The SEC also took a fresh look at executive compensation. From 1990 to 2002, CEO pay had risen 279%, and with a parallel proliferation of executive perquisites, the SEC and investors were not even sure that the disclosures that established that figure were correct.
Disclosure problems made accurate evaluation of market opportunities next to impossible. The SEC altered its rules on disclosure of stock options and warned companies that all compensation, in whatever form, had to be disclosed in the proxy. The SEC also provided for disclosure of other perks received by executives, and, for all but small firms, required a compensation disclosure and analysis (CD&A) in the proxy. In helping shareholders control management compensation, the SEC brought disclosure - its most venerable and least contentious tool - to bear on the subject.
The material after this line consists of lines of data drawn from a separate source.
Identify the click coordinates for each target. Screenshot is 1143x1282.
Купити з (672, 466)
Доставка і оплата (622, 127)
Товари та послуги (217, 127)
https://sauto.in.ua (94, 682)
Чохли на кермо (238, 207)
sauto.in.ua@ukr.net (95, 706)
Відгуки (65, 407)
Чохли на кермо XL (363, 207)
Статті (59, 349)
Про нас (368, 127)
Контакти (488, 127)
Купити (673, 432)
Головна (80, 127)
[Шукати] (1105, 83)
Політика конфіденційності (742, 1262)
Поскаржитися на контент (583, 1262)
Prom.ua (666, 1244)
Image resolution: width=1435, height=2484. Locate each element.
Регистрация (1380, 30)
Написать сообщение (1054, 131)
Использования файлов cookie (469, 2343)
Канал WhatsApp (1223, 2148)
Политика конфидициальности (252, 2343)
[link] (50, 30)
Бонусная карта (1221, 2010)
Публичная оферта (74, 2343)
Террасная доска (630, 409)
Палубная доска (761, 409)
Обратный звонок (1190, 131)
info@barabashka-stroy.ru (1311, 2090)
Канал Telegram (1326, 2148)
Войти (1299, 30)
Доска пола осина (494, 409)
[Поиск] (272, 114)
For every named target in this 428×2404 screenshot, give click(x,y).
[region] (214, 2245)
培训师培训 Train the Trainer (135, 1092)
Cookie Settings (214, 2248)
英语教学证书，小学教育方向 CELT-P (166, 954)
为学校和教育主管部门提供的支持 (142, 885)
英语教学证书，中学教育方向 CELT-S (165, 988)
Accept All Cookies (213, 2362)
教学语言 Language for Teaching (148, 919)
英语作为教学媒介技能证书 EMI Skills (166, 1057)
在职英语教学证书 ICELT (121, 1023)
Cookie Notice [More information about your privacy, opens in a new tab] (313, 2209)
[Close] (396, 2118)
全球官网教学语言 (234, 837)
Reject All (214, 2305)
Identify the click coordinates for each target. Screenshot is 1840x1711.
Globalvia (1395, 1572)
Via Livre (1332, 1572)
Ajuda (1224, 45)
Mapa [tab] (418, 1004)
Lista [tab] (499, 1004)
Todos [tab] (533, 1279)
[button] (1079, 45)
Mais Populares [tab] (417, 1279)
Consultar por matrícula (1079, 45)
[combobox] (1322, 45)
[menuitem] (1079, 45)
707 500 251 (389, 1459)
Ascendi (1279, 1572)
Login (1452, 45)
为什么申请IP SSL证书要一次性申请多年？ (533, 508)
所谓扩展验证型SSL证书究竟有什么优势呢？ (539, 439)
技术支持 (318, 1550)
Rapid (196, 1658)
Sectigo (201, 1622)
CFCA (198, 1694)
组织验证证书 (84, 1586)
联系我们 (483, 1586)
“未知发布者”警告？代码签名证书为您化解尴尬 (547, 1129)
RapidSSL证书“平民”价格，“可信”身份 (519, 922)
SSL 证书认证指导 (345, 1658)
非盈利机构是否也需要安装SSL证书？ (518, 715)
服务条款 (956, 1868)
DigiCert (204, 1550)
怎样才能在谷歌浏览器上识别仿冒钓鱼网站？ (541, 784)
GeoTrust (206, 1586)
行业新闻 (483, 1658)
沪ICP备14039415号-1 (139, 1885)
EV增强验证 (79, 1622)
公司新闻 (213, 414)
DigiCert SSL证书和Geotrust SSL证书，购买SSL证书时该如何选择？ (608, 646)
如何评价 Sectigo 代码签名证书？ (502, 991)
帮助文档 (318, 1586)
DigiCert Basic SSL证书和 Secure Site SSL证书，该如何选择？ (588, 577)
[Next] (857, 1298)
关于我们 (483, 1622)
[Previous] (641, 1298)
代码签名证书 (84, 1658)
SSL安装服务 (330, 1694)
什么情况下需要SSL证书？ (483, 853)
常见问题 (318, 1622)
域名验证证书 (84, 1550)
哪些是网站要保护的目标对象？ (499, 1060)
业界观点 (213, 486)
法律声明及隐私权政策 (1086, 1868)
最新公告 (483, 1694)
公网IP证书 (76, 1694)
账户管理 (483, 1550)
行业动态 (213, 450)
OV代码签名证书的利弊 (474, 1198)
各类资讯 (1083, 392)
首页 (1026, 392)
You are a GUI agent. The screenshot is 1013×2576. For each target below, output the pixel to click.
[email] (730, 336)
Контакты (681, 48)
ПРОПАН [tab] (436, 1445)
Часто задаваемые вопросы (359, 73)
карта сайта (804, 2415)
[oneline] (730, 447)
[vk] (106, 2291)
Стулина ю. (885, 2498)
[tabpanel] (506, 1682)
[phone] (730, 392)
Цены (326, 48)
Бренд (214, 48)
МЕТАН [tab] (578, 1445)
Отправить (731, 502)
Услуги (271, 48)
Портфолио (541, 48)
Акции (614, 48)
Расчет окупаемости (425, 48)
These initiatives took place during another period of economic growth and era of good feelings between shareholders and management. After soaring to unprecedented heights, however, in 2008, the global financial system collapsed, dragging the markets down with it. Shareholders lost immense amounts of wealth, financial institutions forfeited nearly all the confidence of the public, and old resentments of the rich being reckless with “other people’s money” took on new life. Some assumed that, had management been held more accountable to shareholders, or had directors provided better oversight, excessive risk might have been avoided and the collapse averted. Although the veracity of these assertions could be debated, issues of governance were again in play as Congress framed remedial legislation.
The new law addressed two governance issues that had escaped the reach of Sarbanes-Oxley: proxy access and executive compensation. Included among the 2,319 pages of the 2010 Dodd-Frank Act were provisions requiring companies to hold periodic “say-on-pay” advisory votes, giving shareholders a chance to register approval or disapproval of management pay. The law also required that compensation committees be independent and that companies disclose CEO pay relative to other employees and pay-for-performance measures.46
On proxy access, Dodd-Frank affirmed the SEC’s authority to issue a rule granting shareholders access to the ballot, but declined to dictate whether or not the Commission ought to do so. Proxy access had returned to the SEC’s agenda in June 2009 with the proposal of new rules. In August 2010, the Commission adopted Rule 14a-11 requiring a company to list the nominees put forth by shareholders who had held more than 3% of its stocks continuously for at least three years.
Rule 14a-11 was struck down a year later by the D.C. Circuit Court, which held that the SEC had not given the rule proper economic analysis. The Business Roundtable v. SEC decision, however, left a private ordering option in place, allowing shareholders themselves to propose and vote on changes to corporate by-laws reforming proxy access.47 As John Olson noted, “Ironically, what we ended up with was what the business community and the American Bar Association were advocating.”48
Further SEC rules required companies to expand the biographies of directors and to lay out their qualifications for the post. Because many attributed the financial crisis to corporations overexposed in their investments, boards were required to adopt risk management provisions and to disclose what considerations were made as to whether compensation incentives might lead to excessive risk taking. Finally, the SEC required companies to disclose CEO succession plans in order to alleviate risks associated with a loss of leadership. In the wake of the financial crisis, the SEC moved to increase the amount of information provided to investors and to address the risk-based issues highlighted by the collapse.49
The changes in corporate governance coming out of the Great Recession continued both the federalization of governance and the expansion of shareholder influence. In 2002, the focus was on the audit committee; in 2010, it was on the compensation committee. Although the Dodd-Frank Act did not ensure direct access to the ballot, it encouraged shareholders and managers to hammer out mutually-satisfactory solutions, enabling firms to adapt to the new world of corporate governance.50
(46) June 27, 2013 Interview with Meredith Cross. See Sections 951 to 956 of Dodd-Frank Wall Street Reform and Consumer Protection Act.